Talk about the most overrated book in all of fucking Romantic Literature, and I’ve read a lot of it. Let’s be honest here, this was the longest episode of Passions I have ever wasted my time on, and I’ve watched A LOT of Passions. The characters are unnecessarily overdeveloped, or should I say exaggerated, to the point of being utterly unbelievable. I would have to say that the episode where witches steal a baby from a hospital is more believable than this, and that was pretty fuckin’ out there. (Alright, that’s a bit of a stretch, I know).

soooooo gooood.

Yeah, yeah, yeah, I get it, Heathcliff is supposed to be the physical portrayal of the wild soul of the moors, whatever. There’s so much shitty symbolism I would rather slit my own throat than be forced to read that through again. But that doesn’t mean that everyone’s reaction to just about everything has to be so over the top that they feel the need to yell and shout and punch holes through walls all the fucking time (okay, it wasn’t a wall, it was a window, same thing). It’s just overdramatic to point of extremity. (And I thought I had seen enough of that in the eight years or so I did theatre. I guess I was wrong.) This is just a bad soap opera drawn out too far.

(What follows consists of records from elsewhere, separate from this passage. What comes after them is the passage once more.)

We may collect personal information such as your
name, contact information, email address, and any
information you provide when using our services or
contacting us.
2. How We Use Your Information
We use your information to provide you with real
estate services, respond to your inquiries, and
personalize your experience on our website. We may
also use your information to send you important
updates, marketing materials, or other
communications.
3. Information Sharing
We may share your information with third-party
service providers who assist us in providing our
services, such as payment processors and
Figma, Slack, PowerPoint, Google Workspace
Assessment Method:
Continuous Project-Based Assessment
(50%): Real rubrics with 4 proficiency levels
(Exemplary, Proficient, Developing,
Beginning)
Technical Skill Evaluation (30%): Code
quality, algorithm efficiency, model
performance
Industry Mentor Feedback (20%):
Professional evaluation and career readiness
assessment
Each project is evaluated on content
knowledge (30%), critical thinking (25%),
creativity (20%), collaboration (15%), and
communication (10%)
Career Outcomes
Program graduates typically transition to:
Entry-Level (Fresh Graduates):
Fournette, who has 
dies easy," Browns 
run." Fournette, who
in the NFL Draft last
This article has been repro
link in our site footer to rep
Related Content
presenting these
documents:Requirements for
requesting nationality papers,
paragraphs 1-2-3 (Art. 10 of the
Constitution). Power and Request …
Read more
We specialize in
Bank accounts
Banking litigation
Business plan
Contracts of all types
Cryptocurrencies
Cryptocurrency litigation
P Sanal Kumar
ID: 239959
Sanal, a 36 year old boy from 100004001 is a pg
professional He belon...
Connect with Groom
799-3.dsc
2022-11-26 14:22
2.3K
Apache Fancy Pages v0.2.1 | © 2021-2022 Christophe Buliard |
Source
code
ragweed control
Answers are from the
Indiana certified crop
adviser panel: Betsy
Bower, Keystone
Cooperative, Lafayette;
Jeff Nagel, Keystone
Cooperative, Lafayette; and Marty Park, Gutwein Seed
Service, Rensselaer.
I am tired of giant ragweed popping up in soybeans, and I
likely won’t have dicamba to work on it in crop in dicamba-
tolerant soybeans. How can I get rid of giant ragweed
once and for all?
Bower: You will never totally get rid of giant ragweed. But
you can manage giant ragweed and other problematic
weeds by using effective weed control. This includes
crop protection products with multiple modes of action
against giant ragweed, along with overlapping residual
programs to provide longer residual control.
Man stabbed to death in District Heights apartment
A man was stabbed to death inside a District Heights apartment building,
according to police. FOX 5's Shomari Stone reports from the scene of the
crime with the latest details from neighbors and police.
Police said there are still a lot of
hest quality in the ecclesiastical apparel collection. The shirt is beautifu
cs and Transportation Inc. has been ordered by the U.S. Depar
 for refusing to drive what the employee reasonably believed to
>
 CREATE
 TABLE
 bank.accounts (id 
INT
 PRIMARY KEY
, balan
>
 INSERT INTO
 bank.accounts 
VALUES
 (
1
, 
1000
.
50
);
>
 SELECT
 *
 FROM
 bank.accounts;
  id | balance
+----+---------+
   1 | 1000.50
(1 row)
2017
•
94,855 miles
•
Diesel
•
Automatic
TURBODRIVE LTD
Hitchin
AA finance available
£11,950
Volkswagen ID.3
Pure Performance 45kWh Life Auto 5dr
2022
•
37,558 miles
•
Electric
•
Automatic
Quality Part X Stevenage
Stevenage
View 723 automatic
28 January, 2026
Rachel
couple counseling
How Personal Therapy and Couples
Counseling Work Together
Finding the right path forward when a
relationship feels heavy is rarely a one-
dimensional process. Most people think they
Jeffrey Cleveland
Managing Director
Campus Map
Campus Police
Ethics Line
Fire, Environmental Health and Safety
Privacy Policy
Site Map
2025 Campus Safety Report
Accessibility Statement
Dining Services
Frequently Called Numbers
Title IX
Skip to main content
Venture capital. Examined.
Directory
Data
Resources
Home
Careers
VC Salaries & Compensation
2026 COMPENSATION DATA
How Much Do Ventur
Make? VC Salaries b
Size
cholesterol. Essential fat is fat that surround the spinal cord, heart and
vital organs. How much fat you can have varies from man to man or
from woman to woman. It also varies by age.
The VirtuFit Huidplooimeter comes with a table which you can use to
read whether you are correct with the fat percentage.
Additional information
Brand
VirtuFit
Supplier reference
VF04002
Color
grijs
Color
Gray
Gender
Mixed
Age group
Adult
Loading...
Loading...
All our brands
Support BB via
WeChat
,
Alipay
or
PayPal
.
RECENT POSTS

Terrifying. Thanks a lot Ralph Fiennes.

I won’t doubt that the book has a good structure. I’m not doubting that at all. In fact, the book has a very interesting structure that carries the story through to the end. However, the structure does not make up for the contents, by which I mean the complete lack of making believable characters. You can make a good story out of what you’ve got going on, but the characters were so over the top and absurd that it made it entirely impossible to follow them through the story to the end with any sort of attachment. Oh wow, that guys bein’ a douchebag AGAIN. Not surprising in the least. I realize that this is fiction, and that it does not necessarily have to be believable in the common sense of the word. However, I do believe that even in fiction there has to be a certain spark of believability within the characters so that the story is coercive. Without that it doesn’t make much goddamn sense, now does it?

Yeah, that's right, they did that.

There’s a lot of revenge in this story. Everyone has to get revenge for something or other, and I felt that there weren’t well-enough explanations for their actions. Some things in writing you should leave to the reader, but others you should certainly not leave in the dark. And I feel like their characters were, to an extent, left in the dark.

I realize that this post isn’t that funny. I’m just angry to the point of being almost entirely serious, which almost never happens. So, please, bear with me, I’m just venting. Maybe I take this kind of stuff too seriously. I’d rather read Jane Eyre any day over this.

Way better, I recommend it.

Don’t get me wrong, I have nothing against Romantic Literature, give me Shelley (be it Mary or Percy), Wordsworth, Coleridge, or Keats any day. I just have a thing against poorly executed literature that is over publicized and overrated as being better than it actually is. I realize that many people would disagree, and that’s fine. You can think what you will, but you’ll never be able to change my mind.